Elucidating the Effects of Genetic Variants On Protein Coding and Noncoding Genes in Autism

Background: The past few years have witnessed substantial advances in understanding the genetic basis of autism. These advances have been made possible by high-throughput genotyping and genome-wide association analysis for identification of genetic variants associated with autism. This approach has revealed single nucleotide polymorphisms (SNPs), copy number variants (CNVs), and microinserts and deletions (InDels) providing insights into the genetic basis of autism. However, the full breadth of the goals of the Autism Genome Project and the emergence of high-throughput genotyping for genome-wide association studies are rapidly running into several bottlenecks in translating genomic findings into clinical practice to improve human health. One of the more significant bottlenecks is the inability to elucidate the effects of genetic variants (SNPs, CNVs and InDels) on protein coding and noncoding genes. While GWAS has powerfully identified genetic variants, majority of these variants (>60%) are located in noncoding and intergenic regions, and much work remains to elucidate their effects on gene function.
Objectives: The objective of this study is to elucidate the effects of genetic variants (SNPs, CNVs, InDels) on protein coding and noncoding genes.
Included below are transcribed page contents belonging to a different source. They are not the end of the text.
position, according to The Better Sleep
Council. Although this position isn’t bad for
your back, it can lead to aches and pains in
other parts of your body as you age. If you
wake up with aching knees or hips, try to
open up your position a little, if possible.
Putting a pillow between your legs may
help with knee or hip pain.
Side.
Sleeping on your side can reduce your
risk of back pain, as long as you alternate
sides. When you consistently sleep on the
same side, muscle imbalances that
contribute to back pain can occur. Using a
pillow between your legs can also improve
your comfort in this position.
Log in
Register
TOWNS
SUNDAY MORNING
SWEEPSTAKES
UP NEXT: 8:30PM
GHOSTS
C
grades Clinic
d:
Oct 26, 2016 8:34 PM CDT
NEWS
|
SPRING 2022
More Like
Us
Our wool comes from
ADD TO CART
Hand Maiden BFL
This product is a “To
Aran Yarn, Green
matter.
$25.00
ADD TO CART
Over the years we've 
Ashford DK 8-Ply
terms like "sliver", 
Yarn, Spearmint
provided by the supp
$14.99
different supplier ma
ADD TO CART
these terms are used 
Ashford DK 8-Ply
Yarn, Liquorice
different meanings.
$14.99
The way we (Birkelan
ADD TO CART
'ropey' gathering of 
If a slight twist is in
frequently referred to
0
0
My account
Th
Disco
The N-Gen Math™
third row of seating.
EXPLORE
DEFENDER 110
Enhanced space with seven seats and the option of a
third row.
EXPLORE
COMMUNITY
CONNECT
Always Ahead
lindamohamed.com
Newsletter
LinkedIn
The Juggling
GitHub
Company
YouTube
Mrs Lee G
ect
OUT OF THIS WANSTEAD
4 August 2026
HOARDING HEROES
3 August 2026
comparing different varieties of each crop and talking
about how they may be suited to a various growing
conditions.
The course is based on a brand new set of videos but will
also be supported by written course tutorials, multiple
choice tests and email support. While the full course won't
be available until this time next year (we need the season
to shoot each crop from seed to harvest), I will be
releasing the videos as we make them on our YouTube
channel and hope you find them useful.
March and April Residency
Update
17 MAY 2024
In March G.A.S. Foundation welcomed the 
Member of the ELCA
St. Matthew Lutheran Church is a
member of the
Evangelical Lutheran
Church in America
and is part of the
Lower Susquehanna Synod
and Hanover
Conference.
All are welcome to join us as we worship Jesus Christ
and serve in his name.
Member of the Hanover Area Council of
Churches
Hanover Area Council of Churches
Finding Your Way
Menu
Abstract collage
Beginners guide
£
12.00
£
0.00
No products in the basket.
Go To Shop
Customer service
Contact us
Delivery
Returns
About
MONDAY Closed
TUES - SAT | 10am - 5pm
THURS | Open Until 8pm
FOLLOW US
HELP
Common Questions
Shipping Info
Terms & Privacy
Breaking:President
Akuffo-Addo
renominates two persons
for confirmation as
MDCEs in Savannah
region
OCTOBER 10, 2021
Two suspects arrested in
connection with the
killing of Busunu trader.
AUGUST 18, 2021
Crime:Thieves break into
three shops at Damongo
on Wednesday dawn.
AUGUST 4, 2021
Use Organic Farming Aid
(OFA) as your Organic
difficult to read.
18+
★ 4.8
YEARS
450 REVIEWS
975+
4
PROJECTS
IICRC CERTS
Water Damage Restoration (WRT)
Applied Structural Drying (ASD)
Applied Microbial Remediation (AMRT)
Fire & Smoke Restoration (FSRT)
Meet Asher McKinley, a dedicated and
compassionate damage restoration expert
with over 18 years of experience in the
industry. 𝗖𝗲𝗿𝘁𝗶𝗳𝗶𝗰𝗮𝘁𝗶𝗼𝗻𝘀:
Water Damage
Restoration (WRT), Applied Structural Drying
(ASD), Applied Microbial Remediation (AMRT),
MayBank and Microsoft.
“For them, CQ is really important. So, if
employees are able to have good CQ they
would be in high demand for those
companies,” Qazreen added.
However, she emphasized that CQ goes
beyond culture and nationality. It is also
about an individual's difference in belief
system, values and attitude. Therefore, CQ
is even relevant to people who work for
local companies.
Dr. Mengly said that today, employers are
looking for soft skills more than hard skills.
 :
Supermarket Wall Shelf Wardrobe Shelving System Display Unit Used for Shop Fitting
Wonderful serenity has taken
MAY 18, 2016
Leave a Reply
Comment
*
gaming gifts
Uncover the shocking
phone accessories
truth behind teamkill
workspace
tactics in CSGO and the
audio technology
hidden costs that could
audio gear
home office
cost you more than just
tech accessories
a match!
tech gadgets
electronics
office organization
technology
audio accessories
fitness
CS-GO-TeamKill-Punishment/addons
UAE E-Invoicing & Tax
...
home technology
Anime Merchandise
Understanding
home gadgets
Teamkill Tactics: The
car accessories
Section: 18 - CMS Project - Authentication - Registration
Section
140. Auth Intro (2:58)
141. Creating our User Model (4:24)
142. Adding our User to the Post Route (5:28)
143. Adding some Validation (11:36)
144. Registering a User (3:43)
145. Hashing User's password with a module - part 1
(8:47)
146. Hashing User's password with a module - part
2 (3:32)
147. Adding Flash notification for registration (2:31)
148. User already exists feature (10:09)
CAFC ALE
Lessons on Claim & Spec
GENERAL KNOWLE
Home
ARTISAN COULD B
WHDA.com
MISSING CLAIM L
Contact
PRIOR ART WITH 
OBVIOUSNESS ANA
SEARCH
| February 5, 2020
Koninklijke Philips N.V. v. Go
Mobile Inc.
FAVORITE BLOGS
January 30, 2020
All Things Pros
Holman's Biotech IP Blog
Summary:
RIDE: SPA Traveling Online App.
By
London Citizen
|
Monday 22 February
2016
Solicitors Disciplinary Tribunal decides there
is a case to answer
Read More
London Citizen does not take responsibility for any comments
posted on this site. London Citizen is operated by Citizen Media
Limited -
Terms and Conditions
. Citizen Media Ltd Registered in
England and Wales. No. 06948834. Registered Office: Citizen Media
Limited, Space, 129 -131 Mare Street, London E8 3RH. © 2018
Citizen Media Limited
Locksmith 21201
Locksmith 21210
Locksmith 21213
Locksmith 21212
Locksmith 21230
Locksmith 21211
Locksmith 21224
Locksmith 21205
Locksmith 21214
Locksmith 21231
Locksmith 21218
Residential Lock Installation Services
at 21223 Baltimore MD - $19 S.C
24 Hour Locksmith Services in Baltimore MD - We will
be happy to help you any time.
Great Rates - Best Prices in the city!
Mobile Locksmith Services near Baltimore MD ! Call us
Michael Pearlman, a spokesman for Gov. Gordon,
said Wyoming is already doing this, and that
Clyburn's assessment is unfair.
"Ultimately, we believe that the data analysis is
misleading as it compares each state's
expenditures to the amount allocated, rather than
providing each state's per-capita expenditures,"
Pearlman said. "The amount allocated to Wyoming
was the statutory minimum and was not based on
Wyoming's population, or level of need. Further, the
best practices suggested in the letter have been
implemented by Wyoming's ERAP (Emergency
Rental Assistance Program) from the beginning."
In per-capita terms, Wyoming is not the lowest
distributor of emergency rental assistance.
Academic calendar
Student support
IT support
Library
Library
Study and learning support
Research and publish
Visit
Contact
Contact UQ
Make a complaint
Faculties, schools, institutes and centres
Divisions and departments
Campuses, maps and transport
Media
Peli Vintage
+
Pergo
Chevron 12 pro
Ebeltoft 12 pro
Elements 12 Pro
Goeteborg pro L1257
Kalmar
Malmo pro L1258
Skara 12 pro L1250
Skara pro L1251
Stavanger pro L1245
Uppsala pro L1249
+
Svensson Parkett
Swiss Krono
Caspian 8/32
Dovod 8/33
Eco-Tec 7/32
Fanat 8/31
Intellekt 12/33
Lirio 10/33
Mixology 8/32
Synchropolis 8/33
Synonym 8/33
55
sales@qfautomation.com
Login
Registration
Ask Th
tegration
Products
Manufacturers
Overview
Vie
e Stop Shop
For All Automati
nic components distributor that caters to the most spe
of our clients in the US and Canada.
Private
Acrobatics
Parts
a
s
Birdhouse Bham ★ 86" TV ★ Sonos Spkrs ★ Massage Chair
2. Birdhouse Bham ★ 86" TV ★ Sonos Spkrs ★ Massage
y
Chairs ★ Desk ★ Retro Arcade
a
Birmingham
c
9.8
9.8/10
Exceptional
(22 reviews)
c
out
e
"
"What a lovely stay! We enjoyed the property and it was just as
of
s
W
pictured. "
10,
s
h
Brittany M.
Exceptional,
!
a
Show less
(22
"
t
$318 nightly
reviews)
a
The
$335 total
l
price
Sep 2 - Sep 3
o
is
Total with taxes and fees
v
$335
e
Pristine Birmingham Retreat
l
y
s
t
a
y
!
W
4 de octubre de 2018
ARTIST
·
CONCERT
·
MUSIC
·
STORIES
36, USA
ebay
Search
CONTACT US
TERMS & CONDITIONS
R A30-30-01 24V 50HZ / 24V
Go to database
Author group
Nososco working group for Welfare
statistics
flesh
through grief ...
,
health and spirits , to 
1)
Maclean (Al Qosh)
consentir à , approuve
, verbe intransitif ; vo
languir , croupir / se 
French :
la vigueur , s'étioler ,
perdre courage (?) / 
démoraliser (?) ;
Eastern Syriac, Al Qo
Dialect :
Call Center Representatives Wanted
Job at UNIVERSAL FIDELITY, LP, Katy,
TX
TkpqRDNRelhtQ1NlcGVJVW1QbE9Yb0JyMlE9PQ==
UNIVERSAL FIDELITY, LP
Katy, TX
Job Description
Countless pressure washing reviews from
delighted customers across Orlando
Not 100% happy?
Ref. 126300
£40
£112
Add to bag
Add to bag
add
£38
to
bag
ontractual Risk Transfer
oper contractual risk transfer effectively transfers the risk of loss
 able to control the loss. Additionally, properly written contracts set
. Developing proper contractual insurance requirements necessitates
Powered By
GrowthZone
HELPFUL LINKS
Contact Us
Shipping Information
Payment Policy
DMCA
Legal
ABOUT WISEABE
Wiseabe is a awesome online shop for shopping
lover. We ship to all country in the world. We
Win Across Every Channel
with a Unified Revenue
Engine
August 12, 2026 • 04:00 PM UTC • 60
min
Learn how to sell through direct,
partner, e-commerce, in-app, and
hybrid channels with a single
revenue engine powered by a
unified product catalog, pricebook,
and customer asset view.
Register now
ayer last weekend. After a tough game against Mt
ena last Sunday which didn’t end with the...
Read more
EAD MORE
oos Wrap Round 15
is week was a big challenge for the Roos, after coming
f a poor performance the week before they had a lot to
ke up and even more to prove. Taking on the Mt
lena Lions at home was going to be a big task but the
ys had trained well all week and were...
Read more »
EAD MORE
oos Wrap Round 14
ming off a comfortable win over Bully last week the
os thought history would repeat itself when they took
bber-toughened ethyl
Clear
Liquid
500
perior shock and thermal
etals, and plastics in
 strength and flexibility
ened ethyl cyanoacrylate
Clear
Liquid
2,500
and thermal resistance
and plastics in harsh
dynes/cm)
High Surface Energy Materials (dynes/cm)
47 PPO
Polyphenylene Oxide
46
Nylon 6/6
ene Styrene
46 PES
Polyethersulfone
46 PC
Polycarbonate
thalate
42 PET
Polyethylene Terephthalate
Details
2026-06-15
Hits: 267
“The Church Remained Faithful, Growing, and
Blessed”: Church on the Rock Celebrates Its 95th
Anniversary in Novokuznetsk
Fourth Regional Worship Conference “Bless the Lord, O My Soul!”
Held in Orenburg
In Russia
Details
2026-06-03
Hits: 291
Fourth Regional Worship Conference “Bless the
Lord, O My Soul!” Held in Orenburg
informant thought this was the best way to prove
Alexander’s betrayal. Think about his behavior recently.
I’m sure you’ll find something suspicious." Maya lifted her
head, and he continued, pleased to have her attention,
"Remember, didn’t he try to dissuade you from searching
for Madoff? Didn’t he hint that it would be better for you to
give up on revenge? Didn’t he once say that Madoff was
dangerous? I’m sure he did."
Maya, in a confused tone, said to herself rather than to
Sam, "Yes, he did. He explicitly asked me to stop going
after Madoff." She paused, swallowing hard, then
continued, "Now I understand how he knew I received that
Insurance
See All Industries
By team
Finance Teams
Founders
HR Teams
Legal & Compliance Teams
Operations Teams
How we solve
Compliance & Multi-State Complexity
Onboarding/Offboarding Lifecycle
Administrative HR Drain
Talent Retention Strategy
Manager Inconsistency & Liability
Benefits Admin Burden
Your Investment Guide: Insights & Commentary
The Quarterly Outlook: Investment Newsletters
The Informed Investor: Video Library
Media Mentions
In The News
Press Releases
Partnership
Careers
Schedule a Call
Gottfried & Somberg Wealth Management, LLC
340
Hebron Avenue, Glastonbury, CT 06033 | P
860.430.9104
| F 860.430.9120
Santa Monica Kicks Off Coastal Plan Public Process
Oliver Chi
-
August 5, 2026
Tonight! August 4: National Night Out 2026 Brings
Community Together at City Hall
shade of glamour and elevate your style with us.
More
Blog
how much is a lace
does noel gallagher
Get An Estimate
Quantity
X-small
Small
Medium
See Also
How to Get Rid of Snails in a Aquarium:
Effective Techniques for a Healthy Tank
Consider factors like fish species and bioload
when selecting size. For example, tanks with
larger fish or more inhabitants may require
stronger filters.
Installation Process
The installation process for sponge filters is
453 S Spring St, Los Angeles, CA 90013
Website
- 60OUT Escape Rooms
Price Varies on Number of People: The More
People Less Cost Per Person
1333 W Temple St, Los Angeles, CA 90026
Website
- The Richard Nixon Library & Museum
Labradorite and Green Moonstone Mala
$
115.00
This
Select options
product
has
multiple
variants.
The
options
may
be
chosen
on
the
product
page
Methods: We have and continue to use the power of computational systems biology framework to (a) create an inventory of the genetic variants that contribute to autism risk and (b) to leverage genotype data with sequence data to elucidate the effects of identified genetic variants on protein coding and noncoding genes.

Results:   We have performed computational analysis of the effects of genetic variants on cis regulatory elements, regulatory regions and splice sites in 260 autism candidate genes currently in the Autism Candidate Gene Map (ACGMap) Database that we have created. In more than 60% of the genes we have shown that genetic variants, particularly structural variants (CNVs and InDels) can adversely affect or disrupt cis regulatory elements, regulatory regions and splicing events. Furthermore, through ab initio prediction, we have identified potential regions for targeted sequencing.

Conclusions: We show that the effects of genetic variants on gene function can be elucidated computationally. Given the prevalence of genetic variants in noncoding regions and the significance of these regions with respect to gene regulation, it is imperative that cis regulatory elements disrupted by these variants be identified. While experimental methods are essential for validating predicted cis regulatory elements, computational prediction provides a quick and cost effective approach.